Every Child Wonders: What Was Wrong?

When a child feels that he does not know what has actually happened to break up his parents' marriage, he is apt to be more disturbed than he would be if he were taken into their confidence. He feels isolated and fills the gaps with what he imagines. And many times what he imagines has to do with himself.

Sally, fifteen, a swift whirlwind of a girl, full of energy and leadership suddenly did a rightabout-face. "All the sparkle went out of her," her sensitive home-room teacher explained. "She resigned the vice-presidency of her class and she's moody and morose. Doesn't get her work in. Won't participate. Something's gone wrong. . ."

Something had.

"My father left my mother last week!"

Sally brushed a hurried hand across her eyes and flung back her hair. "I hate to say it but I know it was my fault.
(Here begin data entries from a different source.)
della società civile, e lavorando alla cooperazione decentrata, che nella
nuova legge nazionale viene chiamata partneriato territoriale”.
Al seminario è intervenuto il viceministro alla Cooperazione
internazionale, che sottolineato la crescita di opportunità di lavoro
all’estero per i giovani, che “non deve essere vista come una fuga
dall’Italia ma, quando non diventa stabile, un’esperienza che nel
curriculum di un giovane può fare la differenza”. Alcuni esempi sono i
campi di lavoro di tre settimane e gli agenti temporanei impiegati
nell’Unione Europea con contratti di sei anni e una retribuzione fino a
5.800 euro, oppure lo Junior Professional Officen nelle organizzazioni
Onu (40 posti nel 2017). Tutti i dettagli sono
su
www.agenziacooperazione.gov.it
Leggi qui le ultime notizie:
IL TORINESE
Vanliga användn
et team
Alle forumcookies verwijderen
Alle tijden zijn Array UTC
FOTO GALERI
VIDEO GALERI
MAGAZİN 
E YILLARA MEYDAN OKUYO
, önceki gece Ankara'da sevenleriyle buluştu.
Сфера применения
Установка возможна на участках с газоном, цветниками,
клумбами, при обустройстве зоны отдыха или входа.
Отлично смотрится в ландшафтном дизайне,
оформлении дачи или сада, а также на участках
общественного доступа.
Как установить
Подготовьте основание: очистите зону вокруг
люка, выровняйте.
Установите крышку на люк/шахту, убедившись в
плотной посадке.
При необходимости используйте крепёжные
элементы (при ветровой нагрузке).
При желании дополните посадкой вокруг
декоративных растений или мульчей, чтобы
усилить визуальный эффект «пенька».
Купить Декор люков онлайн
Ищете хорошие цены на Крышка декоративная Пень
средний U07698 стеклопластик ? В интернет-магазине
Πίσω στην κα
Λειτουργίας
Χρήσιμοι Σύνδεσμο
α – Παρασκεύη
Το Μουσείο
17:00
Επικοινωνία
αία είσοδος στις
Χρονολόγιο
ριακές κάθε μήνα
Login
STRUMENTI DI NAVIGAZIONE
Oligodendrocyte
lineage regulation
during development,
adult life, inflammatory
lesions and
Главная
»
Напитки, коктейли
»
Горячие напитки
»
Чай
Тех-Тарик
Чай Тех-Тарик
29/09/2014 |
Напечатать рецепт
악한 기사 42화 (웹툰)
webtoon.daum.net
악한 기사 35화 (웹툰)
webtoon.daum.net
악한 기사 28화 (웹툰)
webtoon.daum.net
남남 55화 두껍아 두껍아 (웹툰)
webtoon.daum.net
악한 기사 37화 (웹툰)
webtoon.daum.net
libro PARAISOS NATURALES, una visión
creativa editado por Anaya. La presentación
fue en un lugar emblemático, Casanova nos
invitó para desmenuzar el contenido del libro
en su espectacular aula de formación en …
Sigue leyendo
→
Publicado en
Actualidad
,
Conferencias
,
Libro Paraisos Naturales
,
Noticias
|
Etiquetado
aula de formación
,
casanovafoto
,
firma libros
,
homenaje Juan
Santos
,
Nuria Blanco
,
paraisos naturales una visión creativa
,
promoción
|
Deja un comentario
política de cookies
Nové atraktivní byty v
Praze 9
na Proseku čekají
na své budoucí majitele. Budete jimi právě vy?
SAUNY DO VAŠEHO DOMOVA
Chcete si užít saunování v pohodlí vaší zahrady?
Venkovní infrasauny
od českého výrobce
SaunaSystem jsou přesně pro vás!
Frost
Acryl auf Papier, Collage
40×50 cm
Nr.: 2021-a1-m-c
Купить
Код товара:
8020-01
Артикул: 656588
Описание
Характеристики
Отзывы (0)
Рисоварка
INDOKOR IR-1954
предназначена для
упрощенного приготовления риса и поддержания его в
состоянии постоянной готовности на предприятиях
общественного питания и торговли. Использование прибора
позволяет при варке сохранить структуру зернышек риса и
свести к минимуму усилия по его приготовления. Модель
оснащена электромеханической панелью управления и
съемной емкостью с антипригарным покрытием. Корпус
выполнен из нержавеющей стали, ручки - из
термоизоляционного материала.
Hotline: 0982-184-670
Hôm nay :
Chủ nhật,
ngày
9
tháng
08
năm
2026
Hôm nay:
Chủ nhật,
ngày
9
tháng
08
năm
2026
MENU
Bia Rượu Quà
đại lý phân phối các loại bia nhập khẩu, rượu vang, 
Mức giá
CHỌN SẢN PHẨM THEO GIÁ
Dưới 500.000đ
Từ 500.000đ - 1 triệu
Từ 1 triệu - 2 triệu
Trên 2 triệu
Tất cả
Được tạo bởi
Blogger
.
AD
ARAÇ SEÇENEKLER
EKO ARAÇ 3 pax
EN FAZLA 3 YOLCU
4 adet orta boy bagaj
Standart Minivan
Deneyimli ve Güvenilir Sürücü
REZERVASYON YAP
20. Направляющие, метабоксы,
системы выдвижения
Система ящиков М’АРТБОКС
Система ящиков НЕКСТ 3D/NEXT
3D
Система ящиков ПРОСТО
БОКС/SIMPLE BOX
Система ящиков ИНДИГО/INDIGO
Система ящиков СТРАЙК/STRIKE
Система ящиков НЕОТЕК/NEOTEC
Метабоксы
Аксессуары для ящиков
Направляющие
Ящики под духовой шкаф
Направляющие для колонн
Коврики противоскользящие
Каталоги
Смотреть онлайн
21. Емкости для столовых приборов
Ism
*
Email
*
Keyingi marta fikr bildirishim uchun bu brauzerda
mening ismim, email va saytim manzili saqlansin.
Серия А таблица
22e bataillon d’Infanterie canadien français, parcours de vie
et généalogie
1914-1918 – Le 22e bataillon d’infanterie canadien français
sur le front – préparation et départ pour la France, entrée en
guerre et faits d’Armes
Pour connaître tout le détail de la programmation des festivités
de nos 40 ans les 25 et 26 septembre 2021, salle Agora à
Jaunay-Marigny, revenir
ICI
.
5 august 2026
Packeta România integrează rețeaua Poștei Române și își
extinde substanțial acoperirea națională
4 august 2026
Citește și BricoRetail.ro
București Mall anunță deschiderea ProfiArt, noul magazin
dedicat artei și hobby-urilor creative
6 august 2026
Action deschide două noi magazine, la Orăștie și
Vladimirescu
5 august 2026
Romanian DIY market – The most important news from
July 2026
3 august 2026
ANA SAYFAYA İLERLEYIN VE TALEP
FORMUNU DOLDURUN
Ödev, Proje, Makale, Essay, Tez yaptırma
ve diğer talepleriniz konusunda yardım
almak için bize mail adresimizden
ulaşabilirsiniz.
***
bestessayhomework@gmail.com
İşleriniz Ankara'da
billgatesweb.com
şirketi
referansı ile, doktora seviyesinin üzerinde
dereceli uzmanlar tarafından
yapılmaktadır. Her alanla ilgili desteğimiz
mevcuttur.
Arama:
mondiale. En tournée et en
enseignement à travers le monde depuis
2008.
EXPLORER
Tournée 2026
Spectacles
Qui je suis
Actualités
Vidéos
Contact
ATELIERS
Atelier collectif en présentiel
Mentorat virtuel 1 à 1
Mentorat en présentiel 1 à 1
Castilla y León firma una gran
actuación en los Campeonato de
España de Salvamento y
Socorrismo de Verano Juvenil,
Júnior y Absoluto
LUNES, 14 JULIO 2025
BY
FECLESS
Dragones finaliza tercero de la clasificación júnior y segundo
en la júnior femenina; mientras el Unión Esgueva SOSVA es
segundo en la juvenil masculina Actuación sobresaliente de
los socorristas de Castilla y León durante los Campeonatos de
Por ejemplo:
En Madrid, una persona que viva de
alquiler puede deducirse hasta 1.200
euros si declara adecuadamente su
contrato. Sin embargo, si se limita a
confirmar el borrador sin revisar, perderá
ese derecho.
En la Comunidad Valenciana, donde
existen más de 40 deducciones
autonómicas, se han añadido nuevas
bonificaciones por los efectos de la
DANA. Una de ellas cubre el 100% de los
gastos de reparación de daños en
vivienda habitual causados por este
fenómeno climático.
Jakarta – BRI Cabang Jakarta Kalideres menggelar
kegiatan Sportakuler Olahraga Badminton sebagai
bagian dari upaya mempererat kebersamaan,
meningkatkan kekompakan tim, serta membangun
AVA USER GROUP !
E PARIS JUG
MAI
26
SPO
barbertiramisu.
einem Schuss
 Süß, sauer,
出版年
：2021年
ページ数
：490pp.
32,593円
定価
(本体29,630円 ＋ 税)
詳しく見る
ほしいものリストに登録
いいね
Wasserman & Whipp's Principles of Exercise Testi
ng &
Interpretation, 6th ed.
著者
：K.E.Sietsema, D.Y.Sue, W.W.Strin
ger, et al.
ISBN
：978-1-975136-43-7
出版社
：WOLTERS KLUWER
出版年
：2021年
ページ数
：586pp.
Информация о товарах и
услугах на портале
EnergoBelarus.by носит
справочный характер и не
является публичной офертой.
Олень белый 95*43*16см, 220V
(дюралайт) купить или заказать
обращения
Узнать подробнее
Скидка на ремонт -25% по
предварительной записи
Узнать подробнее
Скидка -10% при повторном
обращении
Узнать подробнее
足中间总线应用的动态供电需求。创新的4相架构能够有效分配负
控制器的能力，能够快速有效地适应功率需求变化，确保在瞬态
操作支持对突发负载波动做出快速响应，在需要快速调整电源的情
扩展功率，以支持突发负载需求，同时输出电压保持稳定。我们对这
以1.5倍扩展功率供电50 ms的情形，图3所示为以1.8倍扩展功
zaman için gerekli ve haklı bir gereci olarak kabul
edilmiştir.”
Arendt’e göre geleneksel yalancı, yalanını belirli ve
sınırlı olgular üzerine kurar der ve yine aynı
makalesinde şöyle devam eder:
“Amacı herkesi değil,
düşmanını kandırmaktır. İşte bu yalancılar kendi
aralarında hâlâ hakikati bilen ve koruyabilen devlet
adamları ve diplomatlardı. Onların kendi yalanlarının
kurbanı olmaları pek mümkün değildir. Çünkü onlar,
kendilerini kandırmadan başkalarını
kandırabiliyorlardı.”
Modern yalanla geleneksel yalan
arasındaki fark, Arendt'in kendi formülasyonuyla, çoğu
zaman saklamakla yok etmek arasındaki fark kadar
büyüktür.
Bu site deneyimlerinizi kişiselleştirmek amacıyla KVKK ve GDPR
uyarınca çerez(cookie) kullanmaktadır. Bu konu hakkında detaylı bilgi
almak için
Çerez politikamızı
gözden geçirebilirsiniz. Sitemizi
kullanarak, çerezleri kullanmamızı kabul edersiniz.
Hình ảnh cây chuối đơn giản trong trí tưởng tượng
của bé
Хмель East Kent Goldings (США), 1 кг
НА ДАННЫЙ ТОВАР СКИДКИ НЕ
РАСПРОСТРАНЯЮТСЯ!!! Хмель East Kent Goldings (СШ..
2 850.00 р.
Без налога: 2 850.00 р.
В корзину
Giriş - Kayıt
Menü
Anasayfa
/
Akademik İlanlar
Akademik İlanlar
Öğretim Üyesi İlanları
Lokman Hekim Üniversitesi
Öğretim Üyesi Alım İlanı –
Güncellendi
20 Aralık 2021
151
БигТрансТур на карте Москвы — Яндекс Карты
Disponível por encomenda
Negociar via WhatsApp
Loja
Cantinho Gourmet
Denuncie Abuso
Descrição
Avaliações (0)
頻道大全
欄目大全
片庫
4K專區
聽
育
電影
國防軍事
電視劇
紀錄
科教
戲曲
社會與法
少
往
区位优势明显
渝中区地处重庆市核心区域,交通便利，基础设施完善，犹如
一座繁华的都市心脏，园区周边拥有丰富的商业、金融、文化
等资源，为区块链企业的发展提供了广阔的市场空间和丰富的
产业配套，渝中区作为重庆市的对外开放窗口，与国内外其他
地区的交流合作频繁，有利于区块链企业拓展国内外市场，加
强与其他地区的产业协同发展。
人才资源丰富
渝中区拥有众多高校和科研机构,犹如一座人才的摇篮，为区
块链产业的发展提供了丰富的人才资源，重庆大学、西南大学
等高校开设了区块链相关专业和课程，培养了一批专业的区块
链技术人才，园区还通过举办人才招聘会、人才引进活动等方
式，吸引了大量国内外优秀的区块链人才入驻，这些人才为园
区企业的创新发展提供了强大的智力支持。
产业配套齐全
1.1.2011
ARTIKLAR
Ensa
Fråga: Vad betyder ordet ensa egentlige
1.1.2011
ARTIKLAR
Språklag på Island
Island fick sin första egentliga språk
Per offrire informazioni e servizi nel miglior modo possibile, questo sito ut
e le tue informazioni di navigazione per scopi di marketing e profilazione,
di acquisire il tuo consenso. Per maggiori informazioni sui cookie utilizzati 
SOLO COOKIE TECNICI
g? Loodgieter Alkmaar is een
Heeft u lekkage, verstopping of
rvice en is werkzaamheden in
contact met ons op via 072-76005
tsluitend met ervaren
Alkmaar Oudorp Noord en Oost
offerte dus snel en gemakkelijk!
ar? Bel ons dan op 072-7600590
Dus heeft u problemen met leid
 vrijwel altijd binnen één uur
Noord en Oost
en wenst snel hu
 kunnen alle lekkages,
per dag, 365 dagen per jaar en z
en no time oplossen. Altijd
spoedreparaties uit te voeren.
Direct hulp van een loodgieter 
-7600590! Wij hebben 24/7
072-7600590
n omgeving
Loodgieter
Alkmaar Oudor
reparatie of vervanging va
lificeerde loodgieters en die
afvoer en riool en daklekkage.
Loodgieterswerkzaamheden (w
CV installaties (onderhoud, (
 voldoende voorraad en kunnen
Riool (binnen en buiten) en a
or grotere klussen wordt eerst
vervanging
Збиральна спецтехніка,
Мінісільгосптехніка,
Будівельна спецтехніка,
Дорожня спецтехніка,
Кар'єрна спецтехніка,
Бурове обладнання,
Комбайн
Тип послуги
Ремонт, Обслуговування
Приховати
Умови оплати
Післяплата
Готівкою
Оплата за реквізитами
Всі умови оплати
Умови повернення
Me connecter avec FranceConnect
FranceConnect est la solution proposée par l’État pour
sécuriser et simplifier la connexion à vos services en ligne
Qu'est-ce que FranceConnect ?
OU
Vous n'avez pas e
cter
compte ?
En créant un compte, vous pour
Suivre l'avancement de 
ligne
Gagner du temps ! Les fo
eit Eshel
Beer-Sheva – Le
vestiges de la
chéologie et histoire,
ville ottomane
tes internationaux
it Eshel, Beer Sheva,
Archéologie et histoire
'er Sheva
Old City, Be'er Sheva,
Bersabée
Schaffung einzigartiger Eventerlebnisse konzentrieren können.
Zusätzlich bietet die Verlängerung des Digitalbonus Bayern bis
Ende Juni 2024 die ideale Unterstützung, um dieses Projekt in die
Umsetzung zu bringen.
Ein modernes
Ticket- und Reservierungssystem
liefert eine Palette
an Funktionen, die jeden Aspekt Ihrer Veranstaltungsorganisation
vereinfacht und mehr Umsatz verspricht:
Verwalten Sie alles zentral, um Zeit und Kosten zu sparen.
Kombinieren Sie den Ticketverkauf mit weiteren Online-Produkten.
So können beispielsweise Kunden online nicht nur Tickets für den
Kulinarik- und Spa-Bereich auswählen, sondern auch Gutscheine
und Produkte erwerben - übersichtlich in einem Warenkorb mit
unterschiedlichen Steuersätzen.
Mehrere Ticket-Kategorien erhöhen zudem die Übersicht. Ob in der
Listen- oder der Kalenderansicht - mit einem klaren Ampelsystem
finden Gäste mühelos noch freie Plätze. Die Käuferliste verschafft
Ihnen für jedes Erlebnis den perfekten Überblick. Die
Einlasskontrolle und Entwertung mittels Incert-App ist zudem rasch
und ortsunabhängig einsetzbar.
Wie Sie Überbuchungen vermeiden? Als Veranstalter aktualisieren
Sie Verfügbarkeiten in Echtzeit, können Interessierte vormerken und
I've known from 'way, 'way back it would happen sooner or later. And it did."

A few days before her father's departure there had been a big scene. "My mother'd been out shopping and she got home just as my father got home from work and the first thing they both asked me was, had I practiced. I said 'Yes.' Only that brat of a brother of mine told them I hadn't.

"That was the beginning of the end. My father called me a 'liar' and my mother called me a 'fabricator," which was at least a little more civilized. Only then my father got mad and said she should say what she meant and call a spade a spade and not a spaddle. And then he turned on me and he said what he's said so often, that I'd be the death of him and I'd be the cause of him and mother divorcing . . . And now I am.

"I've tried to blame my brother. If he hadn't snitched, things wouldn't have exploded. But if I stop being a liar to myself, I know it's me . . ."

As Sally went on talking, her thinking hitched up with thoughts she'd had much further back. "Now they're separated I'd like to go live with my father. If I weren't scared my mother would just about kill me, I'd say so. I've always wanted to. Like when I was a little girl I'd make up stories. See, I brought a picture book I drew when I was small."

Sally paged the leaves and pointed. "This picture's when I was about six. I'm cooking dinner and Daddy's bringing me a bunch of flowers and my mother and brother aren't there . . . And here in this picture Daddy and I are going to the store to buy ice cream . . . and here in this one Daddy's taking me to the beach! I pretended that Mother'd moved away. I'm not sure, but I think I made up that she'd be gone for always. Only I knew I was bad to dream up that one. So I told myself it was for the summer in summerime and for Christmas at Christmastime and for Easter in the spring. What it came to as a result was practically all year 'round.

"And now Daddy's left me!"

Her imagination took over. "Do you suppose mother found my picture book and showed it to him? And that made them both angry? And that's why he left?"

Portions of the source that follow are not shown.